Further down are entries; set down exactly and only the lines from the one with "Türkiye'den Çekti" up to and including the one with "für Radfahrer*innen – wie von uns", dropping each picture.

*** Opening of Material provided ***

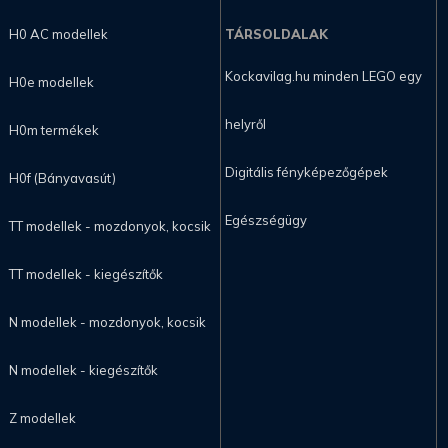
H0 AC modellek
TÁRSOLDALAK
Kockavilag.hu minden LEGO egy
H0e modellek
helyről
H0m termékek
Digitális fényképezőgépek
H0f (Bányavasút)
Egészségügy
TT modellek - mozdonyok, kocsik
TT modellek - kiegészítők
N modellek - mozdonyok, kocsik
N modellek - kiegészítők
Z modellek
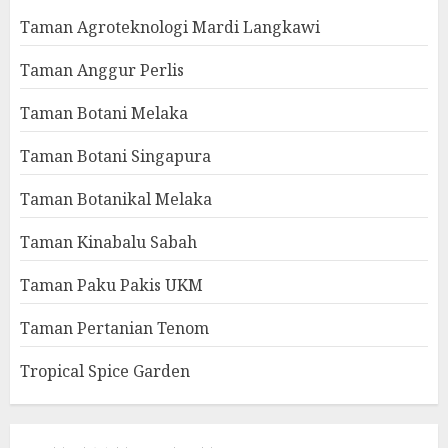
Taman Agroteknologi Mardi Langkawi
Taman Anggur Perlis
Taman Botani Melaka
Taman Botani Singapura
Taman Botanikal Melaka
Taman Kinabalu Sabah
Taman Paku Pakis UKM
Taman Pertanian Tenom
Tropical Spice Garden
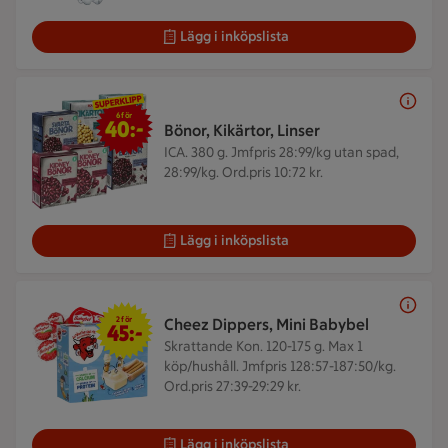
Lägg i inköpslista
6 för 40 kr
6 för
40:-
Bönor, Kikärtor, Linser
ICA. 380 g.
Jmfpris 28:99/kg utan spad,
28:99/kg. Ord.pris 10:72 kr.
Lägg i inköpslista
2 för 45 kr
2 för
Cheez Dippers, Mini Babybel
45:-
Skrattande Kon. 120-175 g.
Max 1
köp/hushåll. Jmfpris 128:57-187:50/kg.
Ord.pris 27:39-29:29 kr.
Lägg i inköpslista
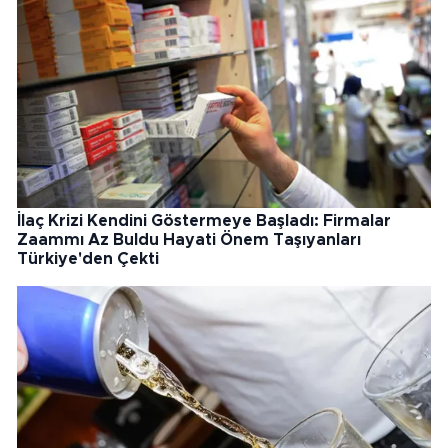
İlaç Krizi Kendini Göstermeye Başladı: Firmalar
Zaammı Az Buldu Hayati Önem Taşıyanları
Türkiye'den Çekti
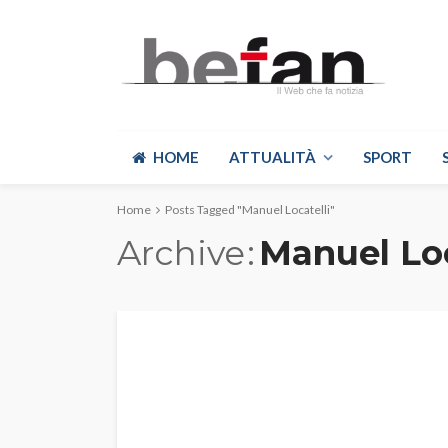
HOME
ATTUALITÀ
SPORT
Home
Posts Tagged "Manuel Locatelli"
Archive
Manuel Loc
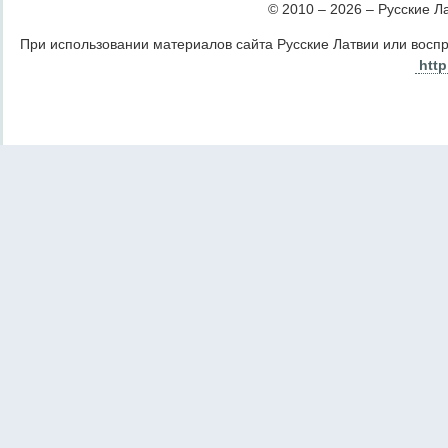
© 2010 – 2026 – Русские Лат
При использовании материалов сайта Русские Латвии или восп
http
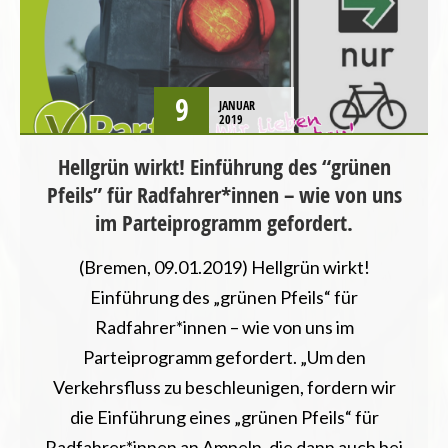
9
JANUAR
2019
Hellgrün wirkt! Einführung des “grünen
Pfeils” für Radfahrer*innen – wie von uns
im Parteiprogramm gefordert.
(Bremen, 09.01.2019) Hellgrün wirkt!
Einführung des „grünen Pfeils“ für
Radfahrer*innen – wie von uns im
Parteiprogramm gefordert. „Um den
Verkehrsfluss zu beschleunigen, fordern wir
die Einführung eines „grünen Pfeils“ für
Radfahrer*innen an Ampeln, die dann auch bei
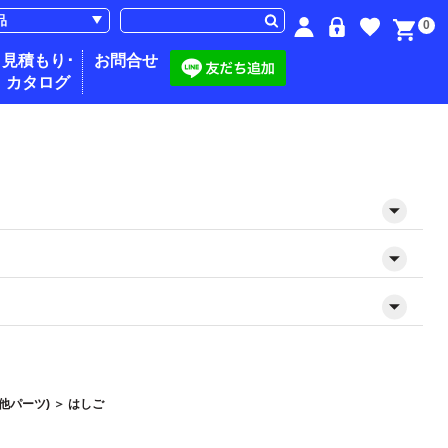
0
見積もり･
お問合せ
カタログ
他パーツ)
＞
はしご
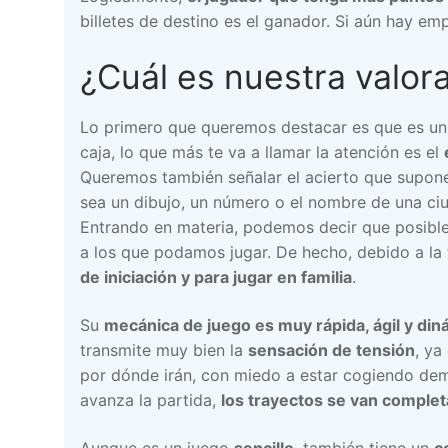
billetes de destino es el ganador. Si aún hay em
¿Cuál es nuestra valor
Lo primero que queremos destacar es que es u
caja, lo que más te va a llamar la atención es el
Queremos también señalar el acierto que supon
sea un dibujo, un número o el nombre de una ci
Entrando en materia, podemos decir que posib
a los que podamos jugar. De hecho, debido a la 
de iniciación y para jugar en familia
.
Su
mecánica de juego es muy rápida, ágil y din
transmite muy bien la
sensación de tensión
, ya
por dónde irán, con miedo a estar cogiendo dem
avanza la partida,
los trayectos se van complet
Aunque es un juego
sencillo
, también tiene un
c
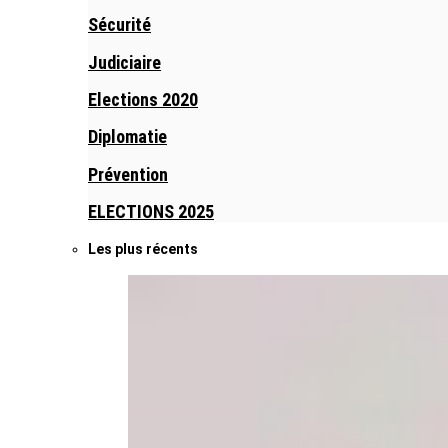
Sécurité
Judiciaire
Elections 2020
Diplomatie
Prévention
ELECTIONS 2025
Les plus récents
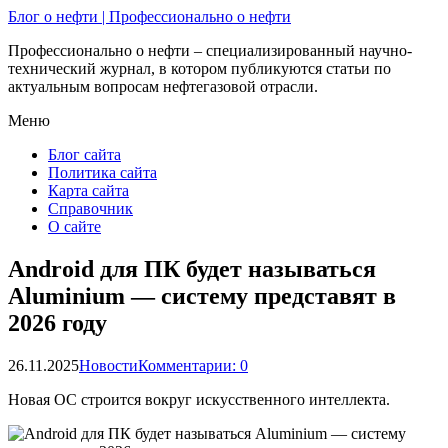
Блог о нефти | Профессионально о нефти
Профессионально о нефти – специализированный научно-
технический журнал, в котором публикуются статьи по
актуальным вопросам нефтегазовой отрасли.
Меню
Блог сайта
Политика сайта
Карта сайта
Справочник
О сайте
Android для ПК будет называться
Aluminium — систему представят в
2026 году
26.11.2025
Новости
Комментарии: 0
Новая ОС строится вокруг искусственного интеллекта.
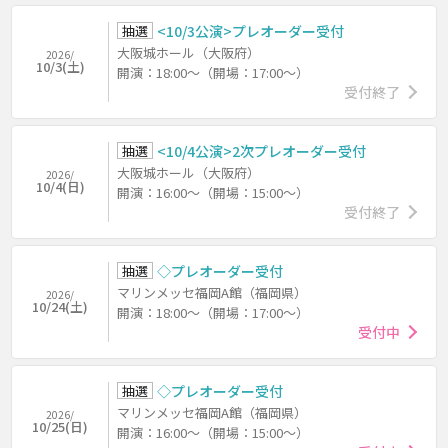
抽選
<10/3公演>プレオーダー受付
大阪城ホール（大阪府）
2026/
10/3(土)
開演：18:00～（開場：17:00～）
受付終了
抽選
<10/4公演>2次プレオーダー受付
大阪城ホール（大阪府）
2026/
10/4(日)
開演：16:00～（開場：15:00～）
受付終了
抽選
◇プレオーダー受付
マリンメッセ福岡A館（福岡県）
2026/
10/24(土)
開演：18:00～（開場：17:00～）
受付中
抽選
◇プレオーダー受付
マリンメッセ福岡A館（福岡県）
2026/
10/25(日)
開演：16:00～（開場：15:00～）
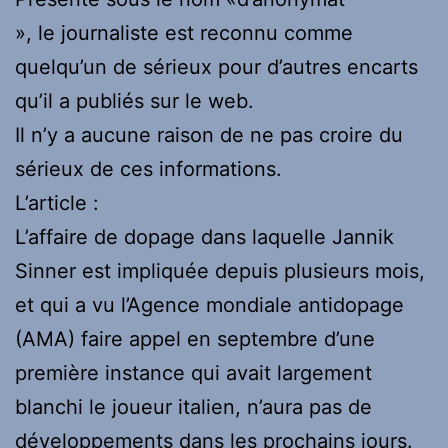
», le journaliste est reconnu comme
quelqu’un de sérieux pour d’autres encarts
qu’il a publiés sur le web.
Il n’y a aucune raison de ne pas croire du
sérieux de ces informations.
L’article :
L’affaire de dopage dans laquelle Jannik
Sinner est impliquée depuis plusieurs mois,
et qui a vu l’Agence mondiale antidopage
(AMA) faire appel en septembre d’une
première instance qui avait largement
blanchi le joueur italien, n’aura pas de
développements dans les prochains jours.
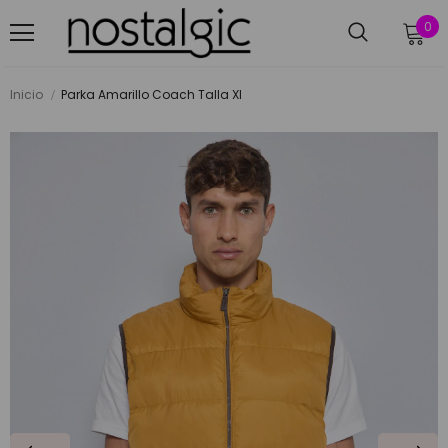
0
Inicio
Parka Amarillo Coach Talla Xl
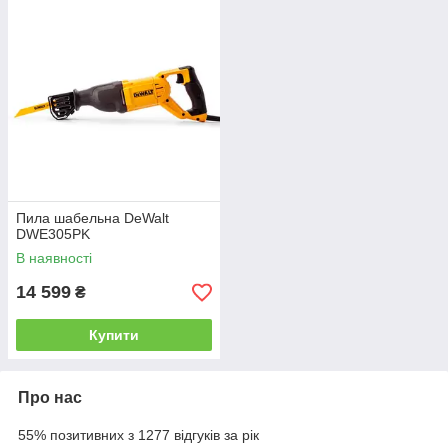
Пила шабельна DeWalt
DWE305PK
В наявності
14 599
₴
Купити
Про нас
55% позитивних з 1277 відгуків за рік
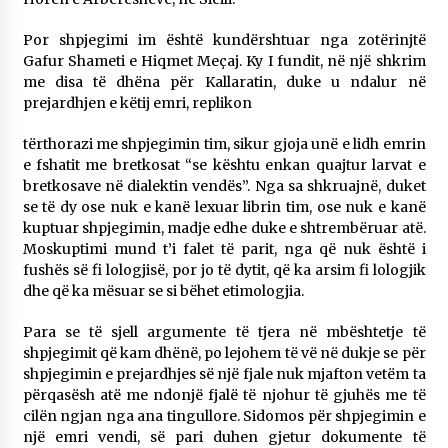
KALLARATI NË AKSIONET KOMBËTARE PËR
RINDËRTIMIN E VENDIT – NGA ÇIZE XHAFERAJ
Por shpjegimi im është kundërshtuar nga zotërinjtë
22/09/2025
Gafur Shameti e Hiqmet Meçaj. Ky I fundit, në një shkrim
me disa të dhëna për Kallaratin, duke u ndalur në
– ËNGJËLL HASIMAJ – “KUJTIMET E MIA PËR
prejardhjen e këtij emri, replikon
KALLARATIN SI MËSUES I MATEMATIKËS, POR
EDHE SI NJË BANOR I PËRKOHSHËM I TIJ”
tërthorazi me shpjegimin tim, sikur gjoja unë e lidh emrin
12/09/2025
e fshatit me bretkosat “se kështu enkan quajtur larvat e
bretkosave në dialektin vendës”. Nga sa shkruajnë, duket
Gazeta Kallarati nr. 114
se të dy ose nuk e kanë lexuar librin tim, ose nuk e kanë
06/02/2025
kuptuar shpjegimin, madje edhe duke e shtrembëruar atë.
Moskuptimi mund t’i falet të parit, nga që nuk është i
fushës së fi lologjisë, por jo të dytit, që ka arsim fi lologjik
dhe që ka mësuar se si bëhet etimologjia.
Para se të sjell argumente të tjera në mbështetje të
shpjegimit që kam dhënë, po lejohem të vë në dukje se për
shpjegimin e prejardhjes së një fjale nuk mjafton vetëm ta
përqasësh atë me ndonjë fjalë të njohur të gjuhës me të
cilën ngjan nga ana tingullore. Sidomos për shpjegimin e
një emri vendi, së pari duhen gjetur dokumente të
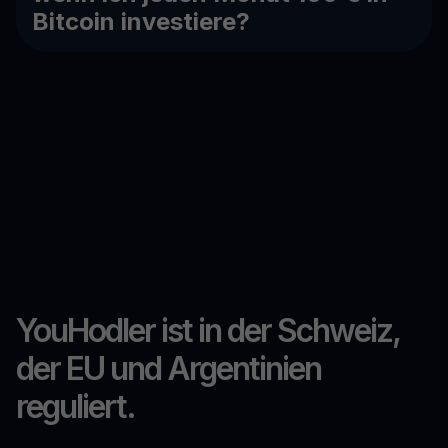
Bitcoin investiere?
YouHodler ist in der Schweiz,
der EU und Argentinien
reguliert.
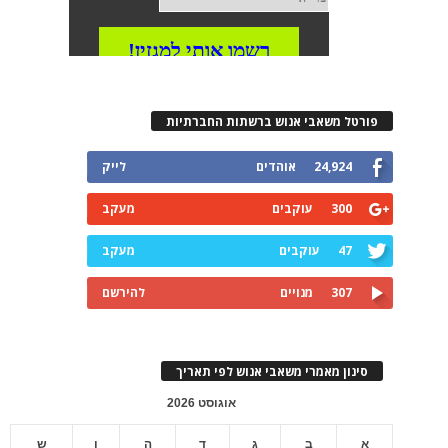
פורטל משאבי אנוש ברשתות החברתיות
24,924
אוהדים
לייק
300
עוקבים
מעקב
47
עוקבים
מעקב
307
מנויים
להירשם
סינון מאמרי משאבי אנוש לפי תאריך
אוגוסט 2026
א
ב
ג
ד
ה
ו
ש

*** Close of Material provided ***

Solution to this exercise:
Türkiye'den Çekti
HOME
ATTUALITÀ
SPORT
Home
Posts Tagged "Manuel Locatelli"
Archive
Manuel Loc
© 2010 – 2026 – Русские Лат
При использовании материалов сайта Русские Латвии или восп
http
9
JANUAR
2019
Hellgrün wirkt! Einführung des “grünen
Pfeils” für Radfahrer*innen – wie von uns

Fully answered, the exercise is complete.